Eden returned for ‘The Vanishing Ray’ (#44-51) as the stately spy was mysteriously sent a torch that turned objects transparent, unaware that the wicked Hood was hot on its trail.

The deadly games end with ‘The Enemy Spy’, illustrated by the legendary Frank Hampson from the July 1965 Lady Penelope Summer Extra, wherein an idle glance at the TV news sets Her Ladyship on the trail of Bereznik’s top assassin…

But of course the real treasure is the phenomenal and unparalleled work of Frank Bellamy, whose fantastic design, drawing and painted colour (which holds up rather well here, despite the limitations of modern print technology to accommodate the subtleties of the photogravure process) steals the show – and usually one’s breath away!

The work of Bellamy and his successors are a cherished highpoint of British comic-making. Crisp, imaginative writing, great characters and some of the very best science-fiction art of all time make this a must-have book for just about anybody with a sense of adventure and love of comics. It doesn’t get better than this.
Thunderbirds ™ and © ITC Entertainment Group Limited 1964, 1999, 2013. Licensed by ITV Ventures Limited. All rights reserved.
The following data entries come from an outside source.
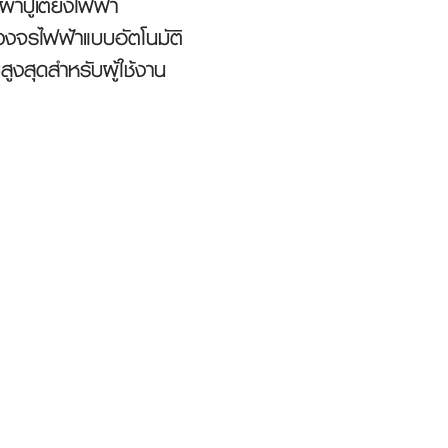
้าปูเตียงไฟฟ้า
วงจรไฟฟ้าแบบอัตโนมัติ
งสุดสำหรับผู้ใช้งาน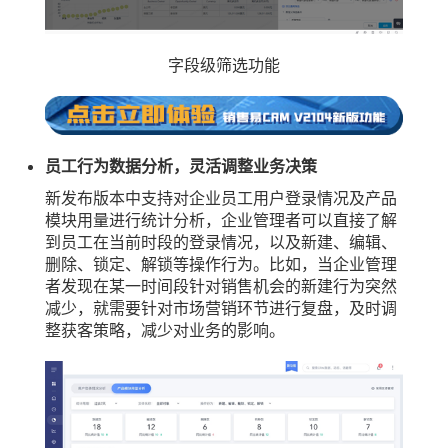
字段级筛选功能
员工行为数据分析，灵活调整业务决策
新发布版本中支持对企业员工用户登录情况及产品
模块用量进行统计分析，企业管理者可以直接了解
到员工在当前时段的登录情况，以及新建、编辑、
删除、锁定、解锁等操作行为。比如，当企业管理
者发现在某一时间段针对销售机会的新建行为突然
减少，就需要针对市场营销环节进行复盘，及时调
整获客策略，减少对业务的影响。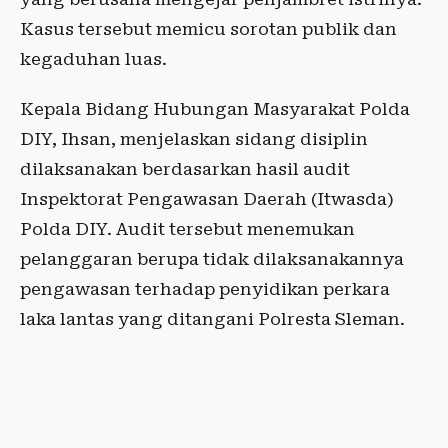
Kasus tersebut memicu sorotan publik dan
kegaduhan luas.
Kepala Bidang Hubungan Masyarakat Polda
DIY, Ihsan, menjelaskan sidang disiplin
dilaksanakan berdasarkan hasil audit
Inspektorat Pengawasan Daerah (Itwasda)
Polda DIY. Audit tersebut menemukan
pelanggaran berupa tidak dilaksanakannya
pengawasan terhadap penyidikan perkara
laka lantas yang ditangani Polresta Sleman.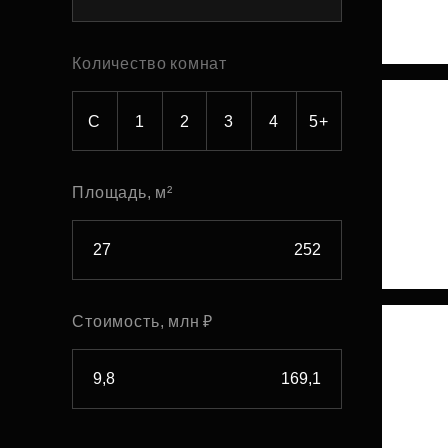
Рефинансирование
Количество комнат
С
1
2
3
4
5+
Площадь, м²
Стоимость, млн ₽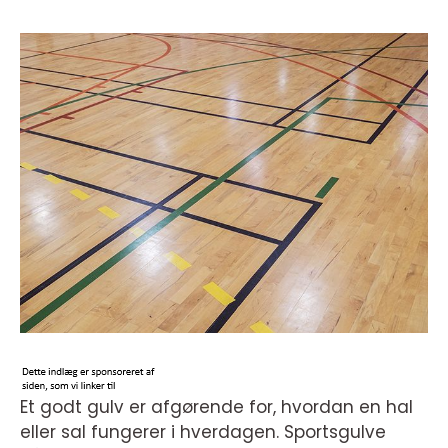
Et godt gulv er afgørende for, hvordan en hal
eller sal fungerer i hverdagen. Sportsgulve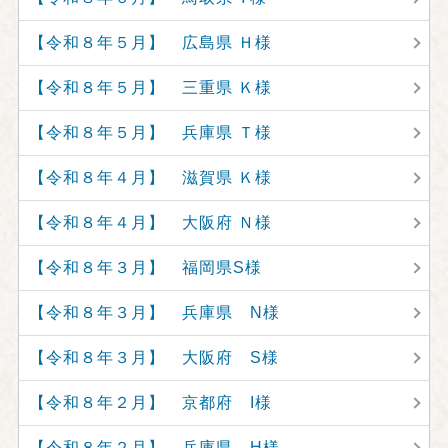
【令和８年５月】 広島県 Ｈ様
【令和８年５月】 三重県 Ｋ様
【令和８年５月】 兵庫県 Ｔ様
【令和８年４月】 滋賀県 Ｋ様
【令和８年４月】 大阪府 Ｎ様
【令和８年３月】 福岡県S様
【令和８年３月】 兵庫県 N様
【令和８年３月】 大阪府 S様
【令和８年２月】 京都府 I様
【令和８年２月】 兵庫県 H様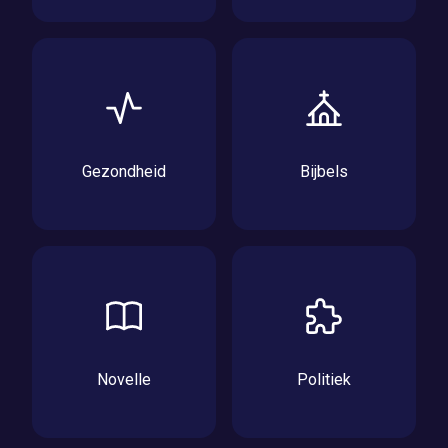
Gezondheid
Bijbels
Novelle
Politiek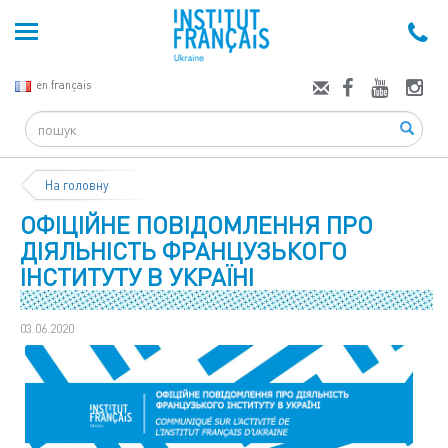
en français
Search
На головну
ОФІЦІЙНЕ ПОВІДОМЛЕННЯ ПРО
ДІЯЛЬНІСТЬ ФРАНЦУЗЬКОГО
ІНСТИТУТУ В УКРАЇНІ
03.06.2020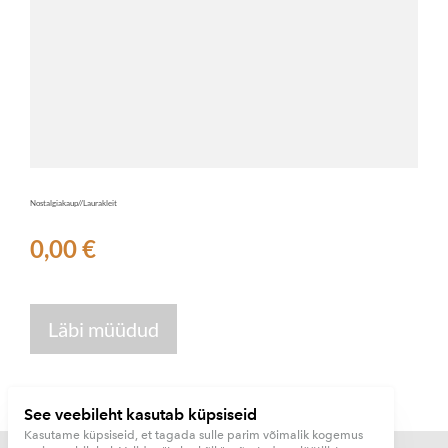
Nostalgiakaup//Laurakleit
0,00 €
Läbi müüdud
See veebileht kasutab küpsiseid
Kasutame küpsiseid, et tagada sulle parim võimalik kogemus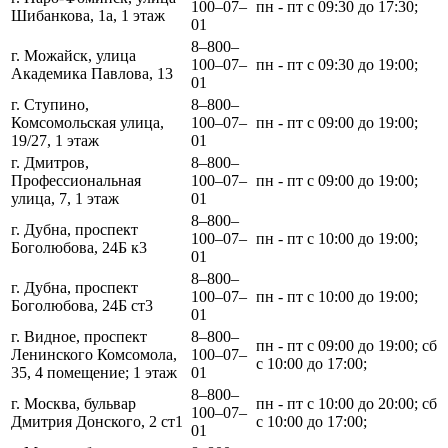
100‒07‒
пн - пт с 09:30 до 17:30;
Шибанкова, 1а, 1 этаж
01
8‒800‒
г. Можайск, улица
100‒07‒
пн - пт с 09:30 до 19:00;
Академика Павлова, 13
01
г. Ступино,
8‒800‒
Комсомольская улица,
100‒07‒
пн - пт с 09:00 до 19:00;
19/27, 1 этаж
01
г. Дмитров,
8‒800‒
Профессиональная
100‒07‒
пн - пт с 09:00 до 19:00;
улица, 7, 1 этаж
01
8‒800‒
г. Дубна, проспект
100‒07‒
пн - пт с 10:00 до 19:00;
Боголюбова, 24Б к3
01
8‒800‒
г. Дубна, проспект
100‒07‒
пн - пт с 10:00 до 19:00;
Боголюбова, 24Б ст3
01
г. Видное, проспект
8‒800‒
пн - пт с 09:00 до 19:00; сб
Ленинского Комсомола,
100‒07‒
с 10:00 до 17:00;
35, 4 помещение; 1 этаж
01
8‒800‒
г. Москва, бульвар
пн - пт с 10:00 до 20:00; сб
100‒07‒
Дмитрия Донского, 2 ст1
с 10:00 до 17:00;
01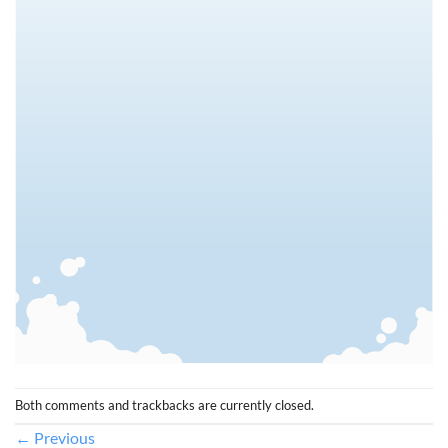
Both comments and trackbacks are currently closed.
←
Previous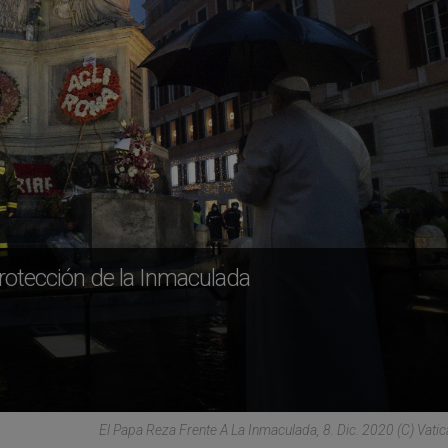
rotección de la Inmaculada
El Papa Reza Frente A La Inmaculada, 8. Dic. 2020 (C) Vati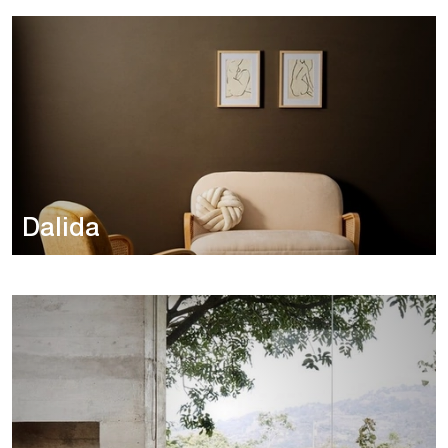
Dalida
The High Fidelity Art of Jim Flora – Album Covers and Music Illustrations


By Irwin Chusid & Barbara Economon (Fantagraphics Books)
ISBN: 978-1-60699-655-3

Some artists can be said to epitomise an era, their works forever evoking the time and style and flavour of a discreet age. Usually it’s all those inspired invisible creatives toiling at the coalface of imagination: advertising and package designers, film poster artists, fashion designers and yes, comic and strip illustrators, whose individual yet socially synergistic efforts pool and leak into a generation’s psyche.
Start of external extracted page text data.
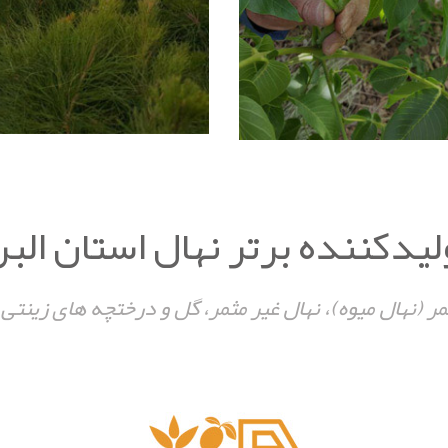
لیدکننده برتر نهال استان البر
ثمر (نهال میوه)، نهال غیر مثمر، گل و درختچه های زینتی 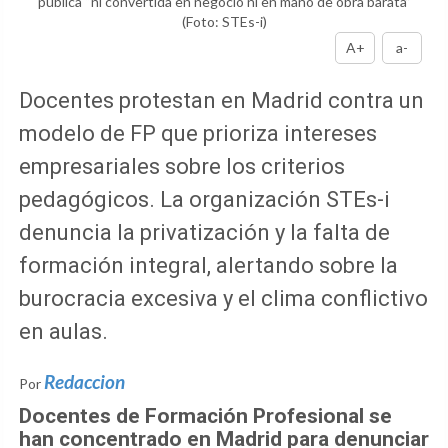
pública “ni convertida en negocio ni en mano de obra barata”
(Foto: STEs-i)
A+
a-
Docentes protestan en Madrid contra un
modelo de FP que prioriza intereses
empresariales sobre los criterios
pedagógicos. La organización STEs-i
denuncia la privatización y la falta de
formación integral, alertando sobre la
burocracia excesiva y el clima conflictivo
en aulas.
Redaccion
Por
Docentes de Formación Profesional se
han concentrado en Madrid para denunciar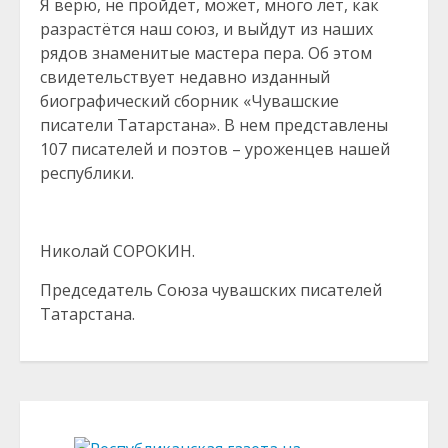
Я верю, не пройдет, может, много лет, как
разрастётся наш союз, и выйдут из наших
рядов знаменитые мастера пера. Об этом
свидетельствует недавно изданный
биографический сборник «Чувашские
писатели Татарстана». В нем представлены
107 писателей и поэтов – уроженцев нашей
республики.
Николай СОРОКИН.
Председатель Союза чувашских писателей
Татарстана.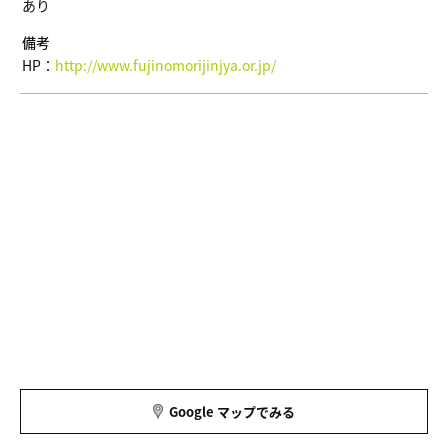
あり
備考
HP：
http://www.fujinomorijinjya.or.jp/
Google マップでみる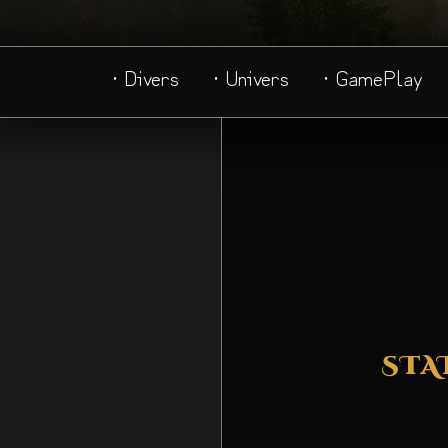
· Divers
· Univers
· GamePlay
STA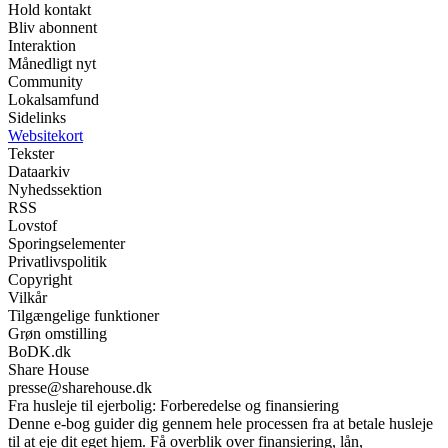
Hold kontakt
Bliv abonnent
Interaktion
Månedligt nyt
Community
Lokalsamfund
Sidelinks
Websitekort
Tekster
Dataarkiv
Nyhedssektion
RSS
Lovstof
Sporingselementer
Privatlivspolitik
Copyright
Vilkår
Tilgængelige funktioner
Grøn omstilling
BoDK.dk
Share House
presse@sharehouse.dk
Fra husleje til ejerbolig: Forberedelse og finansiering
Denne e-bog guider dig gennem hele processen fra at betale husleje
til at eje dit eget hjem. Få overblik over finansiering, lån,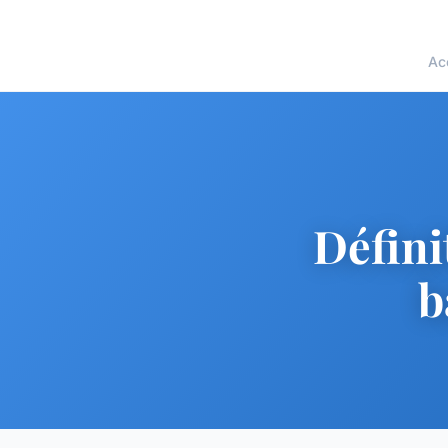
Ac
Défini
b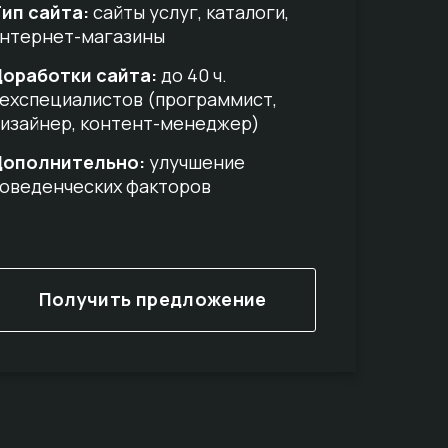
ип сайта:
сайты услуг, каталоги,
нтернет-магазины
оработки сайта:
до 40 ч.
ехспециалистов (программист,
изайнер, контент-менеджер)
Дополнительно:
улучшение
оведенческих факторов
Получить предложение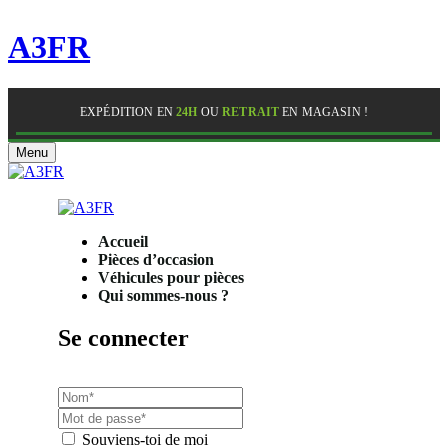
A3FR
EXPÉDITION EN
24H
OU
RETRAIT
EN MAGASIN !
Menu
Accueil
Pièces d’occasion
Véhicules pour pièces
Qui sommes-nous ?
Se connecter
Souviens-toi de moi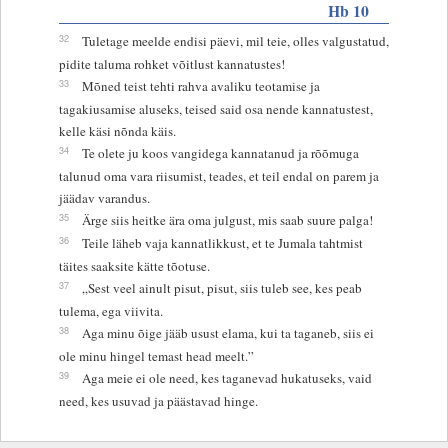
Hb 10
32
Tuletage meelde endisi päevi, mil teie, olles valgustatud,
pidite taluma rohket võitlust kannatustes!
33
Mõned teist tehti rahva avaliku teotamise ja
tagakiusamise aluseks, teised said osa nende kannatustest,
kelle käsi nõnda käis.
34
Te olete ju koos vangidega kannatanud ja rõõmuga
talunud oma vara riisumist, teades, et teil endal on parem ja
jäädav varandus.
35
Ärge siis heitke ära oma julgust, mis saab suure palga!
36
Teile läheb vaja kannatlikkust, et te Jumala tahtmist
täites saaksite kätte tõotuse.
37
„Sest veel ainult pisut, pisut, siis tuleb see, kes peab
tulema, ega viivita.
38
Aga minu õige jääb usust elama, kui ta taganeb, siis ei
ole minu hingel temast head meelt.”
39
Aga meie ei ole need, kes taganevad hukatuseks, vaid
need, kes usuvad ja päästavad hinge.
A very select few artists can be also be charged with actually creating the definition of an epoch: Jim Flora was one of those…

Born in Ohio in 1914, he studied at the Art Academy of Cincinnati from 1935-1939. A year before he graduated Flora met brilliant but troubled author and artist Robert Lowry and together they founded the influential Little Man Press, publishing a stellar line of impressive literary titles with eye-catching art and design.

In 1942 they parted and Flora, newly married, briefly became a freelance artist before taking a job with Columbia Records. He upped sticks for Westport Connecticut, initially working for the in-house art department under Alex Steinweiss (inventor of the illustrated album cover).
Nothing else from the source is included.